**** Provided records ****

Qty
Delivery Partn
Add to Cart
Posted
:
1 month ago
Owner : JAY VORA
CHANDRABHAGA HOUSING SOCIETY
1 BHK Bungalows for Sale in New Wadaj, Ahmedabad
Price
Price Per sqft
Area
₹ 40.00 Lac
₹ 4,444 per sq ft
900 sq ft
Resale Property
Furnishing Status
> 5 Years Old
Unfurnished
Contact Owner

****

▸ **Your goal**: From the first record to the last, print each one exactly.

▸ **Written response**:
Qty
Delivery Partn
Add to Cart
Posted
:
1 month ago
Owner : JAY VORA
CHANDRABHAGA HOUSING SOCIETY
1 BHK Bungalows for Sale in New Wadaj, Ahmedabad
Price
Price Per sqft
Area
₹ 40.00 Lac
₹ 4,444 per sq ft
900 sq ft
Resale Property
Furnishing Status
> 5 Years Old
Unfurnished
Contact Owner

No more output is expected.